In a corner of the prolific Bakken shale play in North Dakota, oil companies can now pump crude at a price almost as low as that enjoyed by OPEC giants Iran and Iraq.
Until a few years ago it was unprofitable to produce oil from shale in the United States. The steep slide in costs could encourage more U.S. shale output if OPEC members cut supplies, undermining the producer group's ability to boost prices. OPEC ministers meet Wednesday to weigh output cuts to end a two-year glut that has pressured global oil prices.
In shale fields from Texas to North Dakota, production costs have roughly halved since 2014, when Saudi Arabia signaled an output free-for-all in an attempt to drive higher-cost shale producers out of the market.
Rather than killing the U.S. shale industry, the ensuing two-year price war made shale a stronger rival, even in the current low-price environment.

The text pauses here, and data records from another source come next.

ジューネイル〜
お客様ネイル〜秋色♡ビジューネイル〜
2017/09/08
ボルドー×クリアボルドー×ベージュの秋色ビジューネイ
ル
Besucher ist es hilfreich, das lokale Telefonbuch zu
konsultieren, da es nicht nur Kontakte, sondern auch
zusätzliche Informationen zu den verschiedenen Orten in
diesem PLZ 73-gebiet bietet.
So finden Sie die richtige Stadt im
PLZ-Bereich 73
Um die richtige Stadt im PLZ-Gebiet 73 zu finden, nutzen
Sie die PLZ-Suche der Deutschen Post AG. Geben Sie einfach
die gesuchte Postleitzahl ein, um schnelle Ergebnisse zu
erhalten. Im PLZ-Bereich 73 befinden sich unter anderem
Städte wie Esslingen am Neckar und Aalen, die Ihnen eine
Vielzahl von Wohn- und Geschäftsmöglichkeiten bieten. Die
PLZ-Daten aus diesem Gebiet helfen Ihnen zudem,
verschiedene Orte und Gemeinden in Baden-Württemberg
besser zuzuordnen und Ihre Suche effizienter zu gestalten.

In Dunn County, North Dakota, there are around 2,000 square miles where the cost to produce Bakken shale is $15 a barrel and falling, according to Lynn Helms, head of the state's Department of Mineral Resources.

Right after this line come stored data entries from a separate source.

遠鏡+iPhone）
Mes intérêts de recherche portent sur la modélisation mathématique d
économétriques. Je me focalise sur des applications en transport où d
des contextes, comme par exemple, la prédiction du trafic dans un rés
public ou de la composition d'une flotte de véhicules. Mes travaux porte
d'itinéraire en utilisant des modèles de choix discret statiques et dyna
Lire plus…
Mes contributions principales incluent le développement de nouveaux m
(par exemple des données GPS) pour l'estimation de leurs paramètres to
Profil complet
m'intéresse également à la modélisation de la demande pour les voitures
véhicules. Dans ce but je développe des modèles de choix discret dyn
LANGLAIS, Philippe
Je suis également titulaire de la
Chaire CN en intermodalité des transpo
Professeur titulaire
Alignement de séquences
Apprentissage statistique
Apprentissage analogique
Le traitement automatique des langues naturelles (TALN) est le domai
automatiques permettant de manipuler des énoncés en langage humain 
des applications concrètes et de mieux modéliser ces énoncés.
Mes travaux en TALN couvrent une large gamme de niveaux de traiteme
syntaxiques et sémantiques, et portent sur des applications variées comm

"The success in Dunn County has been fantastic," said Ron Ness, president of the North Dakota Petroleum Council.
Dunn County's cost is about the same as Iran's, and a little higher than Iraq's. Dunn County produces about 200,000 barrels of oil a day, about a fifth of daily production in the state.
It is North Dakota's sweet spot because it boasts the lowest costs in the state, yet improved technology and drilling techniques have boosted efficiency for the whole state and the entire U.S. oil industry.
The breakeven cost per barrel, on average, to produce Bakken shale at the wellhead has fallen to $29.44 in 2016 from $59.03 in 2014, according to consultancy Rystad Energy. It added that in terms of wellhead prices, Bakken is the most competitive of major U.S. shale plays.
Wood Mackenzie said technology advances should further reduce breakeven points.
Landlocked Bakken producers still need a substantially higher international price than their breakeven cost to make a profit, since they pay more to transport crude to market than producers in most other U.S. regions.
International oil prices of $45 a barrel are enough for some Bakken producers to profit, Ness said, and $55 would encourage production growth.